# EXERCISE AIM:
Set down every entry again, exactly as it appears.

[Dataset entries]
:::::

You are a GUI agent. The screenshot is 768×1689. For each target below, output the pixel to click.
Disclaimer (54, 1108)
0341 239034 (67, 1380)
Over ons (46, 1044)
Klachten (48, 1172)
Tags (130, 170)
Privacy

:::::

# ANSWER SECTION:
You are a GUI agent. The screenshot is 768×1689. For each target below, output the pixel to click.
Disclaimer (54, 1108)
0341 239034 (67, 1380)
Over ons (46, 1044)
Klachten (48, 1172)
Tags (130, 170)
Privacy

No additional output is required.